1- DIMENSãO MíSTICA:
Comunidade de Vida - É uma vocação, chamado de Deus, dado àqueles irmãos que, numa consagração plena a Deus e a seu Reino, propõem-se a viver segundo o carisma da Comunidade. Deixam a “casa paterna’ e residem em casa comunitária, procurando viver em fraterna comunhão, uma vida evangélica impregnada do espírito de oração e com dedicação exclusiva ao apostolado, partilha de vida e renúncia completa dos bens experimentando a cada dia a Providência Divina ( cf. Lc 12,22-32)

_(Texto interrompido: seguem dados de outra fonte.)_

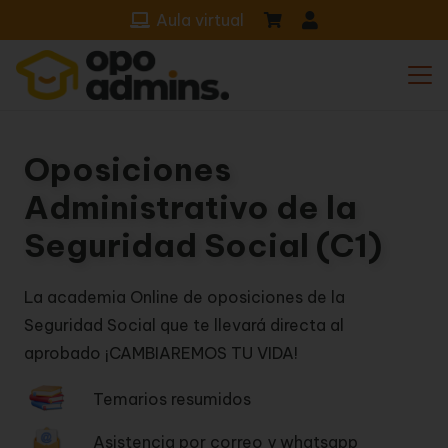
Aula virtual
Oposiciones
Administrativo de la
Seguridad Social (C1)
La academia Online de oposiciones de la
Seguridad Social que te llevará directa al
aprobado ¡CAMBIAREMOS TU VIDA!
Temarios resumidos
Asistencia por correo y whatsapp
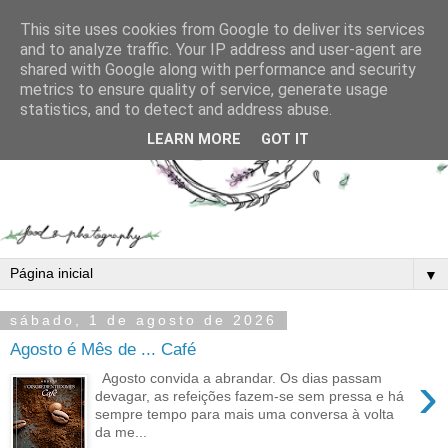
This site uses cookies from Google to deliver its services
and to analyze traffic. Your IP address and user-agent are
shared with Google along with performance and security
metrics to ensure quality of service, generate usage
statistics, and to detect and address abuse.
LEARN MORE
GOT IT
▼
sábado, 1 de agosto de 2026
Agosto é Mês de ... Café
›
Agosto convida a abrandar. Os dias passam
devagar, as refeições fazem-se sem pressa e há
sempre tempo para mais uma conversa à volta
da me...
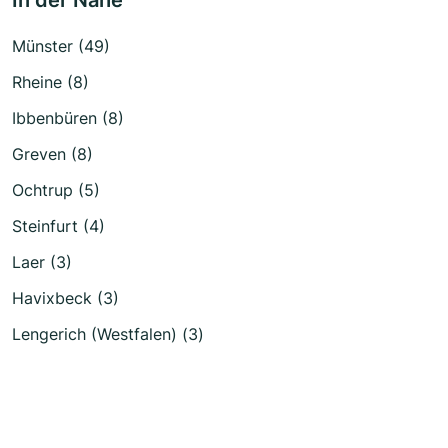
Münster (49)
Rheine (8)
Ibbenbüren (8)
Greven (8)
Ochtrup (5)
Steinfurt (4)
Laer (3)
Havixbeck (3)
Lengerich (Westfalen) (3)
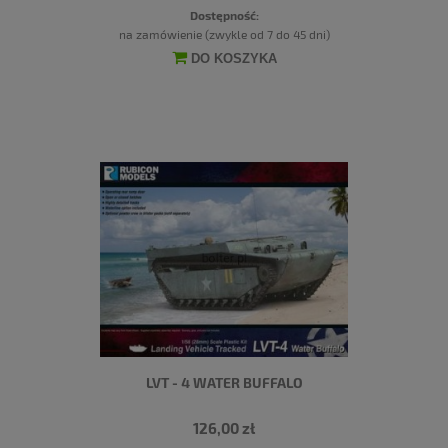
Dostępność:
na zamówienie (zwykle od 7 do 45 dni)
DO KOSZYKA
LVT - 4 WATER BUFFALO
126,00 zł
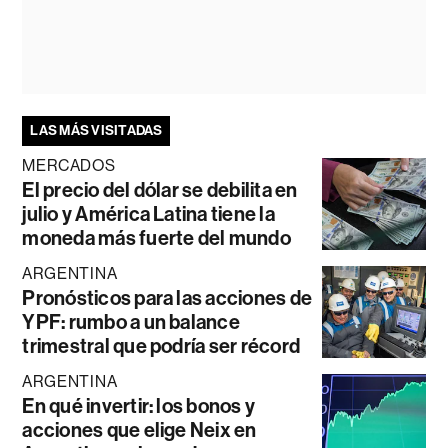
LAS MÁS VISITADAS
MERCADOS
El precio del dólar se debilita en
julio y América Latina tiene la
moneda más fuerte del mundo
ARGENTINA
Pronósticos para las acciones de
YPF: rumbo a un balance
trimestral que podría ser récord
ARGENTINA
En qué invertir: los bonos y
acciones que elige Neix en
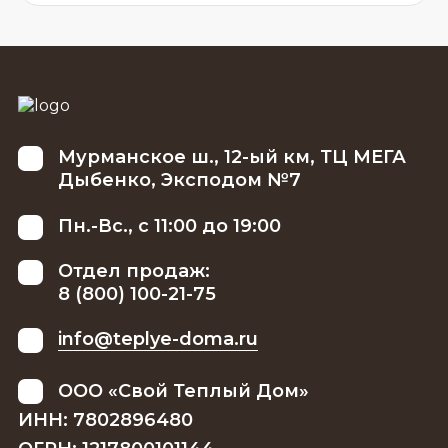
Мурманское ш., 12-ый км, ТЦ МЕГА
Дыбенко, Эксподом №7
Пн.-Вс., с 11:00 до 19:00
Отдел продаж:
8 (800) 100-21-75
info@teplye-doma.ru
ООО «Свой Теплый Дом»
ИНН: 7802896480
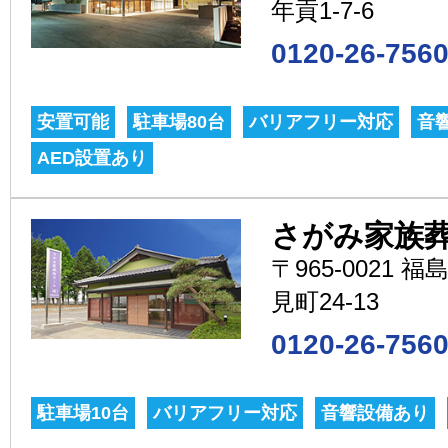
年貢1-7-6
0120-26-756
安置可能
駐車場80台
バリアフリー対応
音
AED設置あり
さがみ家族
〒965-0021
見町24-13
0120-26-756
駐車場10台
バリアフリー対応
音響設備あり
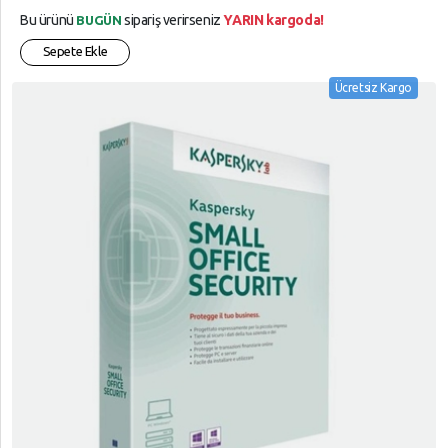
Bu ürünü
sipariş verirseniz
YARIN kargoda!
BUGÜN
Sepete Ekle
Ücretsiz Kargo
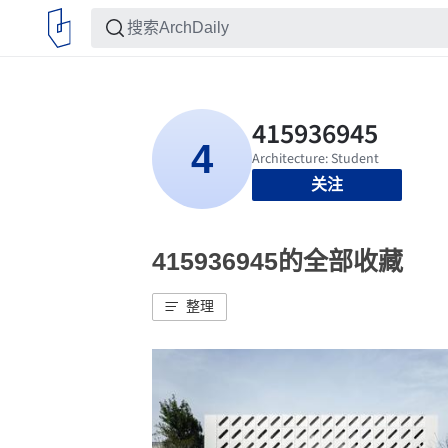
关注
415936945的全部收藏
整理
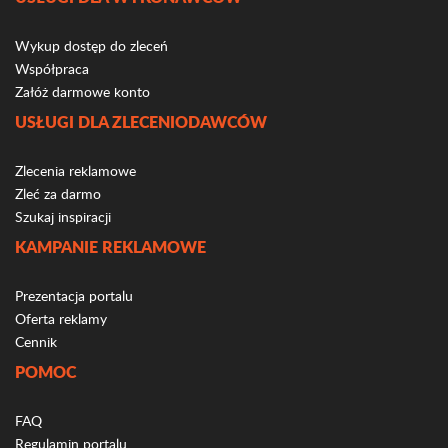
Wykup dostęp do zleceń
Współpraca
Załóż darmowe konto
USŁUGI DLA ZLECENIODAWCÓW
Zlecenia reklamowe
Zleć za darmo
Szukaj inspiracji
KAMPANIE REKLAMOWE
Prezentacja portalu
Oferta reklamy
Cennik
POMOC
FAQ
Regulamin portalu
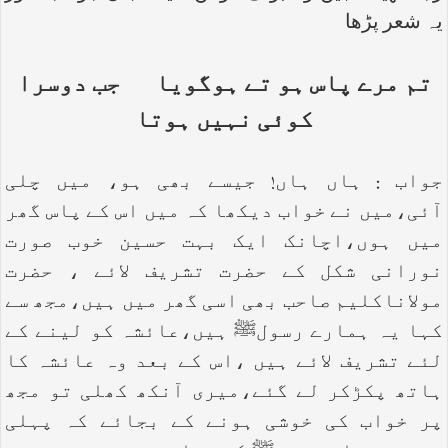
یہ شعر پڑھا
تم مرے پاس ہو تے ہوگویا
جب دوسرا
کوئی نہیں ہوتا
جواب : ہاں ہاں! جیسے بھی ہو، میں چلی
آئی،میں نے خواب دیکھا کہ میں اس کے پاس گھر
میں ہوں،اچانک ایک بہت حسین خوب صورت
نورانی شکل کے حضرت تشریف لائے ، حضرت
مولاناکلیم صاحب بھی اسی گھر میں ہیں،مجھ سے
کہا یہ ہمارے رسولﷺ ہیں،عائشہ کو لینے کے
لئے تشریف لائے ہیں ،اس کے بعد وہ عائشہ کا
ہاتھ پکڑکر لے گئے،میری آنکھ کھلی تو مجھ
پر خواب کی خوشی ہونے کے بجائے کہ پہلی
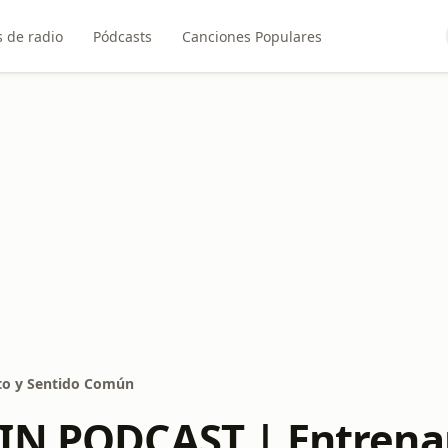
 de radio
Pódcasts
Canciones Populares
to y Sentido Común
IN PODCAST | Entrena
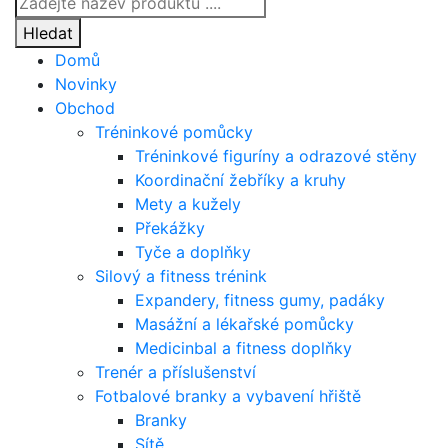
search
Hledat
Domů
Novinky
Obchod
Tréninkové pomůcky
Tréninkové figuríny a odrazové stěny
Koordinační žebříky a kruhy
Mety a kužely
Překážky
Tyče a doplňky
Silový a fitness trénink
Expandery, fitness gumy, padáky
Masážní a lékařské pomůcky
Medicinbal a fitness doplňky
Trenér a příslušenství
Fotbalové branky a vybavení hřiště
Branky
Sítě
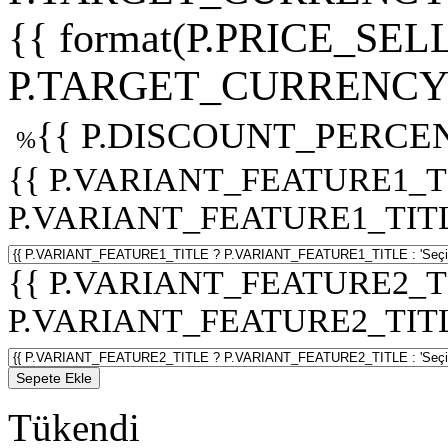
{{ format(P.PRICE_SELL
P.TARGET_CURRENCY 
{{ P.DISCOUNT_PERCEN
%
{{ P.VARIANT_FEATURE1_T
P.VARIANT_FEATURE1_TITLE :
{{ P.VARIANT_FEATURE2_T
P.VARIANT_FEATURE2_TITLE :
Sepete Ekle
Tükendi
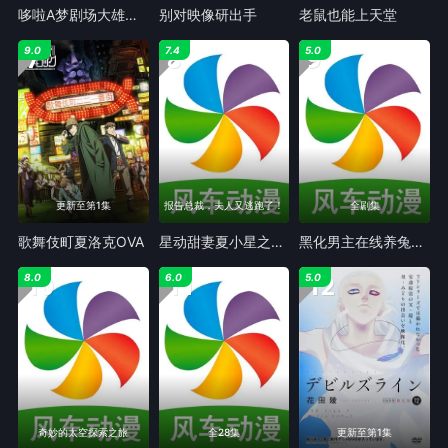
哆啦A梦剧场大雄的宇宙漂流记
别对映像研出手
老鼠也能上天堂
7
8
9
9.0
7.4
5.0
更新至第1集
报告总裁，夫人又逃跑了！
全剧集
歌舞伎町夏洛克OVA
星动甜妻夏小星之动态漫
黑化男主在线养兔动态漫画第一季
10
11
12
8.0
6.0
5.0
奇妙的太空探索之旅
全28集
更新至第1集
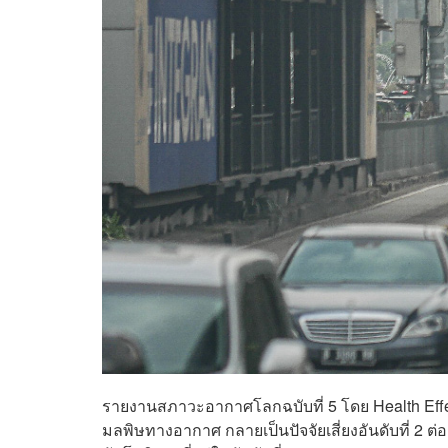
รายงานสภาวะอากาศโลกฉบับที่ 5 โดย Health Effect
มลพิษทางอากาศ กลายเป็นปัจจัยเสี่ยงอันดับที่ 2 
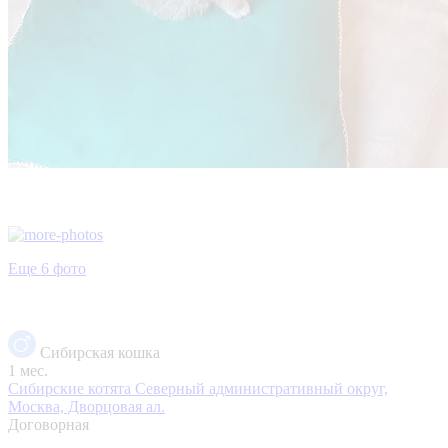
Еще 6 фото
Сибирская кошка
1 мес.
Сибирские котята
Северный административный округ,
Москва, Дворцовая ал.
Договорная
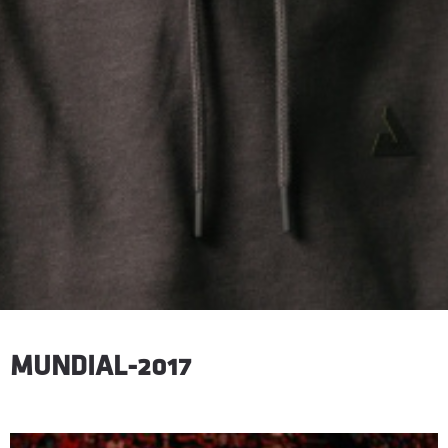
MUNDIAL-2017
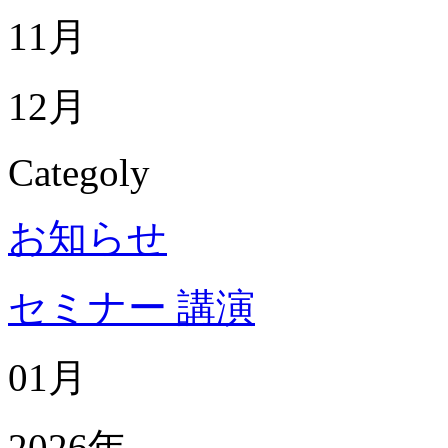
11月
12月
Categoly
お知らせ
セミナー 講演
01月
2026年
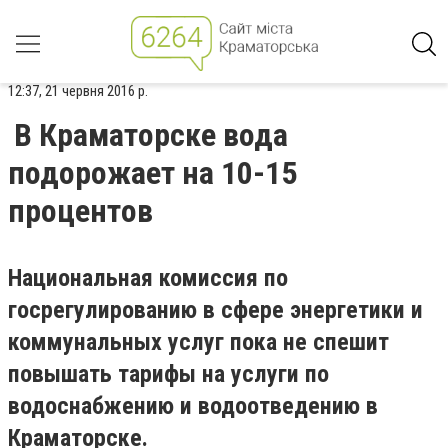
12:37, 21 червня 2016 р.
В Краматорске вода
подорожает на 10-15
процентов
Национальная комиссия по
госрегулированию в сфере энергетики и
коммунальных услуг пока не спешит
повышать тарифы на услуги по
водоснабжению и водоотведению в
Краматорске.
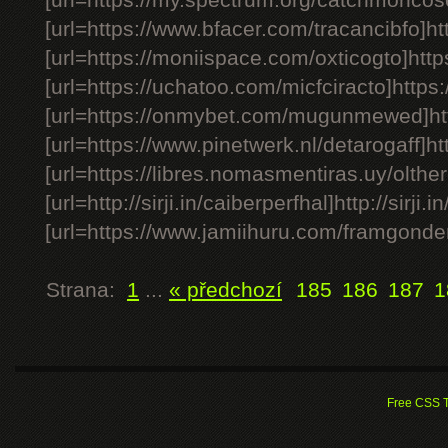
[url=https://my.spectrum.org/catchmoncos
[url=https://www.bfacer.com/tracancibfo]ht
[url=https://moniispace.com/oxticogto]http
[url=https://uchatoo.com/micfciracto]https:
[url=https://onmybet.com/mugunmewed]ht
[url=https://www.pinetwerk.nl/detarogaff]ht
[url=https://libres.nomasmentiras.uy/olthe
[url=http://sirji.in/caiberperfhal]http://sirji.i
[url=https://www.jamiihuru.com/framgond
Strana:
1
...
« předchozí
185
186
187
1
Free CSS 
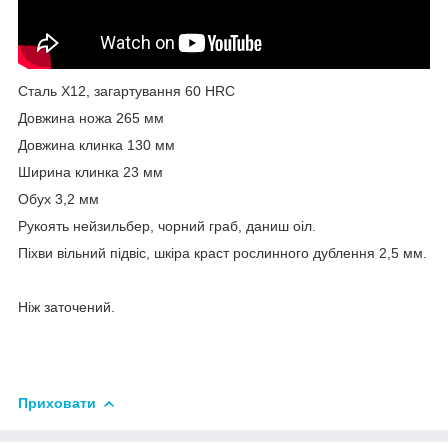
Сталь X12, загартування 60 HRC
Довжина ножа 265 мм
Довжина клинка 130 мм
Ширина клинка 23 мм
Обух 3,2 мм
Рукоять нейзильбер, чорний граб, даниш оіл.
Піхви вільний підвіс, шкіра краст рослинного дублення 2,5 мм.
Ніж заточений.
Приховати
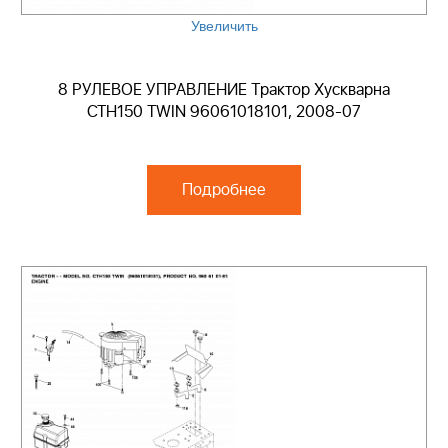
Увеличить
8 РУЛЕВОЕ УПРАВЛЕНИЕ Трактор Хускварна
CTH150 TWIN 96061018101, 2008-07
Подробнее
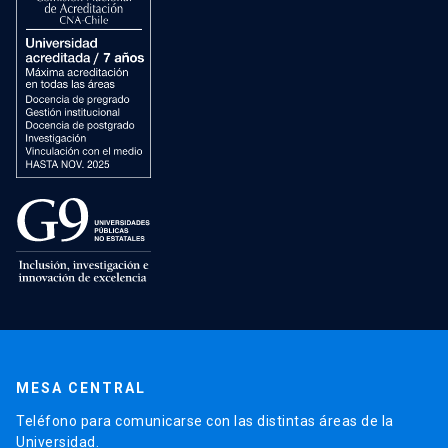
MESA CENTRAL
Teléfono para comunicarse con las distintas áreas de la
Universidad.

Fundamentação Bíblica: “Se queres ser perfeito, vai, vende os teus bens e dá aos pobres, e terás um tesouro nos céus. Depois vem e segue-me.” Mt 19,21
Jesus não instituiu uma categoria de “perfeitos”, superiores aos cristãos comuns. A perfeição de que se trata é a da nova economia que excede a antiga. Todos igualmente são chamados a ela (cf. Mt 5,48). Mas para estabelecer o Reino, Jesus tem necessidade de colaboradores livres de quaisquer compromissos; é a eles que pede para que renunciem radicalmente às preocupações da família e das riquezas (Lc 9,57-62).
“E todo aquele que tiver deixado casas ou irmãos, ou irmãs, ou pai, ou mãe, ou filhos, ou terras, por causa do meu nome, receberá muito mais e herdará a vida eterna.” Mt 19,29
O nome de Jesus Cristo deve ser a causa do desprendimento familiar e material, a razão e o sentido da Comunidade de Vida (Cf. Mt 16,24-27). Jesus é o tesouro escondido que encontramos no campo e, com alegria, vamos, “vendemos” tudo o que possuímos (família, amizades, emprego, ascensão profissional, títulos) e compramos o campo que é a comunidade , a vocação Epifania.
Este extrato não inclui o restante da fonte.